# Is my female a "runt"?



## amber fletcher05 (Mar 31, 2009)

She is 7 months 2 days old, and weighs 51 pounds. She looks so0o tiny to me. Both parents were 80Ibs. I know GSD's grow until 2yrs of age, but still. Or does everyone else just have giant GSD's? I see post with people having 6 month pups at 70 even 90 pounds! I feed my girl 5 cups of dry food a day( Blue Buffalo)

__
Image uploading. Refresh page to view










picture is blurry i took it on my phone just 5 minutes ago. excuse the trash laying in the yard she stole my newspaper and ripped it up while i was watering plants...


----------



## Amaruq (Aug 29, 2001)

Your girl sounds PERFECT. You need to keep in mind many people own dogs that are not within the standard. Believe it or not the GSD standard for adult females they can weigh 45-65ish pounds.
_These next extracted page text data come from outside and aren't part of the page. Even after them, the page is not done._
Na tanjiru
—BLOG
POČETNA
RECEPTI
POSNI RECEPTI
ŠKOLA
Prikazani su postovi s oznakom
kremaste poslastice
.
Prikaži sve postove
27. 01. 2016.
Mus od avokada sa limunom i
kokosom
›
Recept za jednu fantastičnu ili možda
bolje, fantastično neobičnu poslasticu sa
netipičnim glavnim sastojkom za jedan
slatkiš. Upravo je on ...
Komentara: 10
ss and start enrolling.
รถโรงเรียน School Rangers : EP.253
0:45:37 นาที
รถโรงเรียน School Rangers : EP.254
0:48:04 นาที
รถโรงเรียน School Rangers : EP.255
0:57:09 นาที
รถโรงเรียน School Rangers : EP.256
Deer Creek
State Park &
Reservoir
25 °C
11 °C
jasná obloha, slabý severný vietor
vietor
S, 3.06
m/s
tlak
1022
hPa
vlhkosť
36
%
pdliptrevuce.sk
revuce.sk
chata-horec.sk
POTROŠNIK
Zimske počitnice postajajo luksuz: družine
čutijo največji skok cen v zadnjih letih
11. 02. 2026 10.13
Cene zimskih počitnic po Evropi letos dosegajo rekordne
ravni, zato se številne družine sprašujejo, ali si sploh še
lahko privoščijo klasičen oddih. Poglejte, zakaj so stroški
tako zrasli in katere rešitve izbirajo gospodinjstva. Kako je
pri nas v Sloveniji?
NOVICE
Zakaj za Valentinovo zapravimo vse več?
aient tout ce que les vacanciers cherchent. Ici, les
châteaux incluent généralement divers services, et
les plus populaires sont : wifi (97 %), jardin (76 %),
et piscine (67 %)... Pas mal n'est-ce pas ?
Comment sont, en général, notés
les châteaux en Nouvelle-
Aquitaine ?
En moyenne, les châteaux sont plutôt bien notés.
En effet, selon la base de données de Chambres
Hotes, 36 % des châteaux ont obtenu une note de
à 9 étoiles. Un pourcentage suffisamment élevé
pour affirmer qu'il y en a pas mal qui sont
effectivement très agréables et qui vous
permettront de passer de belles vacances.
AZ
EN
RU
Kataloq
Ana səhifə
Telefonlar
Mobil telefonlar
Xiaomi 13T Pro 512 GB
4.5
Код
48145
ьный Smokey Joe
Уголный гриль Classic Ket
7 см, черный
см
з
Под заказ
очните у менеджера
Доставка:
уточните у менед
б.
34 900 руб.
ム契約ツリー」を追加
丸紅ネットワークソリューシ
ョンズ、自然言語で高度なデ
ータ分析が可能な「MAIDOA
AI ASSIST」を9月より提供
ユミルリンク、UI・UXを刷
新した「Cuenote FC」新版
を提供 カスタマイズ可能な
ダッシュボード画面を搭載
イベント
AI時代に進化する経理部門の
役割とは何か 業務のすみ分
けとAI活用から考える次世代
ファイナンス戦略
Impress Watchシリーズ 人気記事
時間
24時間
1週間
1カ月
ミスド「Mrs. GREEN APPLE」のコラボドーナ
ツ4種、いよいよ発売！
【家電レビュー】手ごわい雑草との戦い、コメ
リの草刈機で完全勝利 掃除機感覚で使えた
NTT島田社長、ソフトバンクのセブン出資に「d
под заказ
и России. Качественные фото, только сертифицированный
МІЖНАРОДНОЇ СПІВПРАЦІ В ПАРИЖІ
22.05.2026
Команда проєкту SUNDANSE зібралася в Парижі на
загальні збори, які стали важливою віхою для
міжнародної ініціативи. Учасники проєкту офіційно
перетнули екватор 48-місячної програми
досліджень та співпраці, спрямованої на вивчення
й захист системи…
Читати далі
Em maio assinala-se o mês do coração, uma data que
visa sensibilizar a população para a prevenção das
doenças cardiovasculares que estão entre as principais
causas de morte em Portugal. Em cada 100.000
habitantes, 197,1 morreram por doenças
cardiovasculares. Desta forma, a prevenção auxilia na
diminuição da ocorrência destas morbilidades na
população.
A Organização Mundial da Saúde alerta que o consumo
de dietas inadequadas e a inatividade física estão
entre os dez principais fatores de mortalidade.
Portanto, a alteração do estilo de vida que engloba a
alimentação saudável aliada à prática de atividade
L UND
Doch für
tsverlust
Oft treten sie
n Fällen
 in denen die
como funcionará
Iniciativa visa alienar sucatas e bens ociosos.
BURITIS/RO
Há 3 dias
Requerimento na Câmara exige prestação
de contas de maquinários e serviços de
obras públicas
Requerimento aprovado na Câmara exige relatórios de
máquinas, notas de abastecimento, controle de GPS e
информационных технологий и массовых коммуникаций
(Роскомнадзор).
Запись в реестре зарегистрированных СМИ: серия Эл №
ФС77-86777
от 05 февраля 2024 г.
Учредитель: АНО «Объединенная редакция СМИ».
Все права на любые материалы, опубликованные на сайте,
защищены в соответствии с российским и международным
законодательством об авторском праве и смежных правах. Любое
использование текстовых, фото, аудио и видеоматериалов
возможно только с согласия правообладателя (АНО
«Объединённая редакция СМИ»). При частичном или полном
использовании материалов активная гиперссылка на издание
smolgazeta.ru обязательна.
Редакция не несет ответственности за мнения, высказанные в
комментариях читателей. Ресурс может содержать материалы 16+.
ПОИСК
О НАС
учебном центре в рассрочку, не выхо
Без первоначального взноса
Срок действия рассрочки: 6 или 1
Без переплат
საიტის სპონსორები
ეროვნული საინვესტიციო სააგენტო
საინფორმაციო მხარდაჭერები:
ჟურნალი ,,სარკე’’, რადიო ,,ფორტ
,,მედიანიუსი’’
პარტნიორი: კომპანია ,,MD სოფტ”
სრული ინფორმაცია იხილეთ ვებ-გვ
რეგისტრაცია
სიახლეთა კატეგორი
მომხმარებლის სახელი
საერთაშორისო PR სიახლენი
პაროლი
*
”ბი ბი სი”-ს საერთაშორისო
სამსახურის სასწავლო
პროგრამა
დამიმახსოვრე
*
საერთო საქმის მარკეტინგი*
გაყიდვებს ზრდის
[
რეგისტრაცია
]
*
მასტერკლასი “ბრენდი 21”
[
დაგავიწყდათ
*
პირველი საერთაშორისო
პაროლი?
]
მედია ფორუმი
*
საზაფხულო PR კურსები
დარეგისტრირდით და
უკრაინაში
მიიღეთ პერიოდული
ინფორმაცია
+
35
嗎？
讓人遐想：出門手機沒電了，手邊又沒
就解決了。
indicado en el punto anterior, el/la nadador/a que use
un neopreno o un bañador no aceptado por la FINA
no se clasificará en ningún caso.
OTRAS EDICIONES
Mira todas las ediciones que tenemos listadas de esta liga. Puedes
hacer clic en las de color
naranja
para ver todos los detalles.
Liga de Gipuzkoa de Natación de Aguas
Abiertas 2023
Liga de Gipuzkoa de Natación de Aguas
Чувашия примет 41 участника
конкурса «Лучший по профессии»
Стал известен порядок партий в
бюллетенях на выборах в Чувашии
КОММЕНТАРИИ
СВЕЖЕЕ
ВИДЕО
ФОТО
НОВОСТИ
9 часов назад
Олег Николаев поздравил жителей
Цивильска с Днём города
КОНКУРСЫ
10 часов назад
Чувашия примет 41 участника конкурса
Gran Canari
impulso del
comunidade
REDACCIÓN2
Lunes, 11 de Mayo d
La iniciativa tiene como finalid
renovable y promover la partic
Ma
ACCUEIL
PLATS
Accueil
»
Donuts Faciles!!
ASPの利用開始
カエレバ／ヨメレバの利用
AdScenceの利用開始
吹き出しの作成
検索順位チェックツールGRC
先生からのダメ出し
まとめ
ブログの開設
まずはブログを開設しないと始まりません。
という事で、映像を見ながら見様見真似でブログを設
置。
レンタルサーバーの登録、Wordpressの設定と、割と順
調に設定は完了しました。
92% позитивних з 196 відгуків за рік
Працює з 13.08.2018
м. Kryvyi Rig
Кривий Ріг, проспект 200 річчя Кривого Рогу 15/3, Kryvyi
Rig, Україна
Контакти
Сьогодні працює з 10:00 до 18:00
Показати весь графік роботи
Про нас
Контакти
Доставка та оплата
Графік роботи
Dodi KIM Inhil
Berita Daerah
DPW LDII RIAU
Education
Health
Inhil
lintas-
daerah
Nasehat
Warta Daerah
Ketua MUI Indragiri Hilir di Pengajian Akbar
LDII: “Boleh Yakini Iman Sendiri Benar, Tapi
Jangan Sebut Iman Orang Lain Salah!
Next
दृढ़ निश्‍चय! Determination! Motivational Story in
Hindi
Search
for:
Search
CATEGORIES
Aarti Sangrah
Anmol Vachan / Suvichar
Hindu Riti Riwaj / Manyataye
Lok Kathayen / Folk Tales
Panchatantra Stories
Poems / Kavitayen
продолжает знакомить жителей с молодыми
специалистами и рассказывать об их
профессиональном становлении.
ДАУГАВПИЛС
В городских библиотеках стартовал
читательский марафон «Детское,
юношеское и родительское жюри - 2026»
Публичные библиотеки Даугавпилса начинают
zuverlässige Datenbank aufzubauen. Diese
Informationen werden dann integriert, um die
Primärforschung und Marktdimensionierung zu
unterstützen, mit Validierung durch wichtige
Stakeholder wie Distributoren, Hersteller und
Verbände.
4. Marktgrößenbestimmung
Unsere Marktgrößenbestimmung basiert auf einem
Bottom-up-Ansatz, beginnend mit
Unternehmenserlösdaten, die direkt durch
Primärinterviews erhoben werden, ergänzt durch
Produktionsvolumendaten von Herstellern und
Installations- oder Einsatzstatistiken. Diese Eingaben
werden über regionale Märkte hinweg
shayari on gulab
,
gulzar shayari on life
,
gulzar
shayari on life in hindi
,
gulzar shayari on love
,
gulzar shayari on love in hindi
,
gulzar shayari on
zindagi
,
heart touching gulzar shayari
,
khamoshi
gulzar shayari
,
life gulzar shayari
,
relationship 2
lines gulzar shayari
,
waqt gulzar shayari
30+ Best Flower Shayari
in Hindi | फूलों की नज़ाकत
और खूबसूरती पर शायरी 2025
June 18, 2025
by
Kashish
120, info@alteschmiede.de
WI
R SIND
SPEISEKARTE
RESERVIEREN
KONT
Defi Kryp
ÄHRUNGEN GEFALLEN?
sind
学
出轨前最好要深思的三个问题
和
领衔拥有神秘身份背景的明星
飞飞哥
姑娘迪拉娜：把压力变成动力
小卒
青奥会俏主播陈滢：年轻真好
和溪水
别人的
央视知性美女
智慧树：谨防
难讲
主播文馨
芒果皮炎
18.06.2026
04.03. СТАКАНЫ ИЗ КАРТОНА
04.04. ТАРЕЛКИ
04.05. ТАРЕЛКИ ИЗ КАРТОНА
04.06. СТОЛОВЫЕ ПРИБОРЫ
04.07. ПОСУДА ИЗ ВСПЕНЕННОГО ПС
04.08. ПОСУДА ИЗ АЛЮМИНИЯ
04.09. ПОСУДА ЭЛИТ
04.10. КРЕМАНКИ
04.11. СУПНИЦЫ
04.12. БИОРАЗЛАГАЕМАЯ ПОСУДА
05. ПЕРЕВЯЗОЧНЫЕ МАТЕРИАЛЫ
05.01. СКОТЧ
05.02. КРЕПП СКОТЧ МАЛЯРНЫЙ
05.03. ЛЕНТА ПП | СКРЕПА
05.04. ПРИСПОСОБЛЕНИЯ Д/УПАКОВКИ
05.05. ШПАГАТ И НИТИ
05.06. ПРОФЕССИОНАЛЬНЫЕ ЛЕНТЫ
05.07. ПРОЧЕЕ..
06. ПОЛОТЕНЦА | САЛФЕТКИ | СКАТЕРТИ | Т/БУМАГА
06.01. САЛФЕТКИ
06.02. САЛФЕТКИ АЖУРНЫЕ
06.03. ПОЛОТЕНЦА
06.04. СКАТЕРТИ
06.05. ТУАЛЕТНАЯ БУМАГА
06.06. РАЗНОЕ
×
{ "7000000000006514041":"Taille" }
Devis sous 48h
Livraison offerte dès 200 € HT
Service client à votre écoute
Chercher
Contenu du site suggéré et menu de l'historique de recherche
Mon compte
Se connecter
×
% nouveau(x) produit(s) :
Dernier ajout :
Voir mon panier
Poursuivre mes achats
Depending on her height she may end up in the upper part of the standard for a female but within the standard.


----------



## meisha98 (Aug 27, 2008)

She s beautiful! My girl has a "dainty" build as well and at eight months old is 64 pounds give or take a few. She could go through a growth spurt and surprise you so don't resign yourself to her being "small". Also good things come in small packages!


----------



## phgsd (Jun 6, 2004)

I have one female who is 55 lb full grown, and the other was about 55 lb at 10 months old and topped out at 68 - at the top of the standard for height. Most GSD's you see are just oversized


----------



## amber fletcher05 (Mar 31, 2009)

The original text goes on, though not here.